The other Lake Tahoe boat launch operated by Nevada State Parks, at Cave Rock on the East Shore, should be open throughout the summer boating season, although it will be limited from two lanes to one at some point, Howard said.

“At this point, I expect to get a full season out of Cave Rock,” he said. “But, depending on how much runoff we do see in coming weeks, it’s very likely Cave Rock will be down to a single lane by no later than mid season … it could be sooner.”

Closer to home, the Incline Village General Improvement District will be “closely monitoring” the boat ramp at Ski Beach, which will open for the summer season on May 1, said General Manager Steve Pinkerton.

Skilled boaters have been able to launch in recent months, he said. Still, with water levels dipping so low, it will be tough for amateurs to launch safely this spring and summer, said Pinkerton, who added that IVGID will keep the ramp open “as long as possible.”

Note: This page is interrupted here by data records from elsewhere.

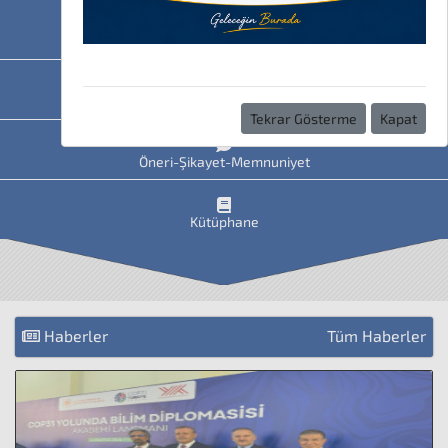
HAVİS
Uzaktan Eğitim
Tekrar Gösterme
Kapat
Öneri-Şikayet-Memnuniyet
Kütüphane
Haberler
Tüm Haberler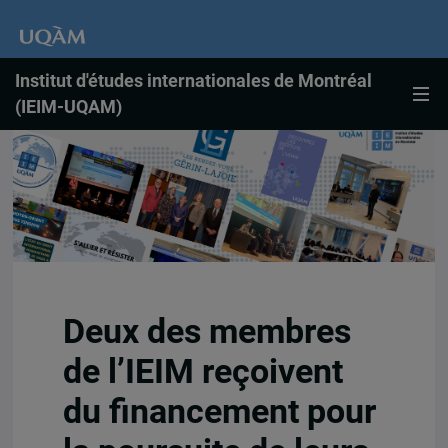
Institut d'études internationales de Montréal
(IEIM-UQAM)
Deux des membres
de l’IEIM reçoivent
du financement pour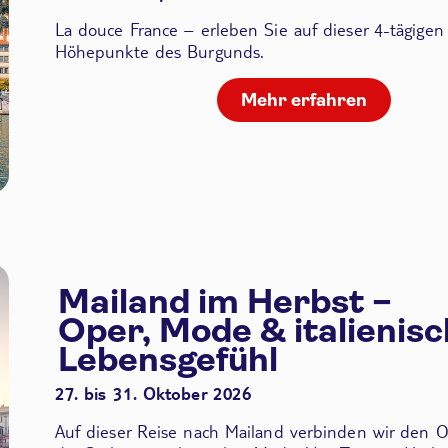
La douce France – erleben Sie auf dieser 4-tägigen
Höhepunkte des Burgunds.
Mehr erfahren
Mailand im Herbst –
Oper, Mode & italienis
Lebensgefühl
27. bis 31. Oktober 2026
Auf dieser Reise nach Mailand verbinden wir den
O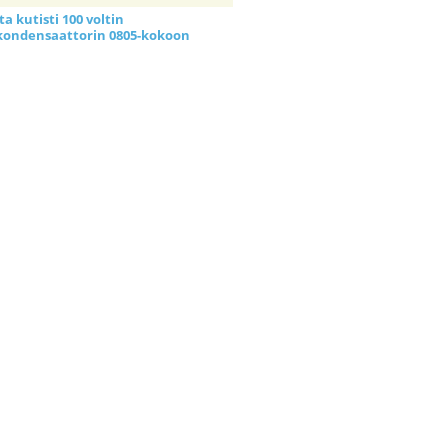
a kutisti 100 voltin
kondensaattorin 0805-kokoon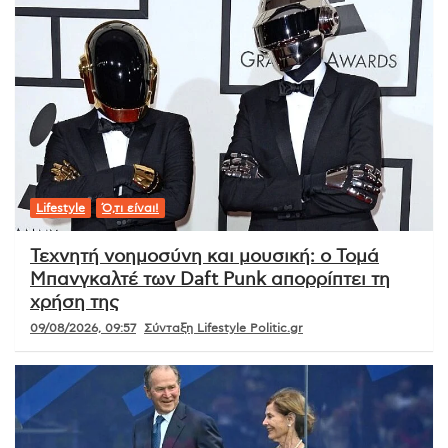
Lifestyle
Ό,τι είναι!
Τεχνητή νοημοσύνη και μουσική: ο Τομά
Μπανγκαλτέ των Daft Punk απορρίπτει τη
χρήση της
09/08/2026, 09:57
Σύνταξη Lifestyle Politic.gr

“We will do everything we can to keep the ramp open the entire season,” he said.

By law, the end of IVGID’s ramp can go to a water level of 6,219 feet, Pinkerton said — that only gives boaters roughly 3 feet to work with, considering the lake’s current level at about 6,222.

Elsewhere around Lake Tahoe, the boat launch at National Avenue in Tahoe Vista isn’t expected to open this year, North Tahoe Public Utility District spokeswoman Tracey Towner said Tuesday.

Further, the launch at Coon Street in Kings Beach won’t open in 2015.


In Tahoe City, the refurbished ramp at Lake Forest reopened Wednesday, April 15, said Kurt Althof, Grants and Community Information Administrator for the Tahoe City Public Utility District.

“We will continue to operate (the ramp) as long as we can,” he said Tuesday, adding that “it’s possible” the ramp will close this summer. “We just don’t know what the lake is going to do — how much is it going to come up, and how much will it evaporate during the summer.”

The ramp just finished a $1.1 million upgrade to provide larger, 15-foot-wide launching lanes in order to meet California boating and waterways standards and safely handle a high volume of launches and retrievals.

Similar to IVGID, Lake Forest’s ramp also extends to 6,219 feet.

On the West Shore, the ramp at Obexer’s Boat Company will “absolutely” be open this summer, said owner Sarah Obexer.

“We have plenty of water as of now, and I don’t see us having an issue at all,” she said Tuesday.

On the South Shore, the ramp at El Dorado Beach will not open in 2015, South Lake Tahoe Public Information Officer Tracy Franklin confirmed Tuesday.

“We don’t anticipate, even if there is a windfall of snow, it would be high enough to open,” she said, adding that the ramp was only open for about a month last year before closing. “The water is not even anywhere close to the ramp.”

Also at the South Shore, dredging began recently in the areas of Ski Run Marina and Tahoe Keys Marina.

At Ski Run, 250 cubic yards is scheduled to be dredged. At Tahoe Keys, one project will remove accumulated sand in the east channel to an approved depth of 6,215 feet. A total of 4,200 cubic yards of material will be removed at the site with an excavator stationed on a floating barge.

Another project near Tahoe Keys will dredge up to 5,600 cubic yards of sand to a depth of 6,217 feet.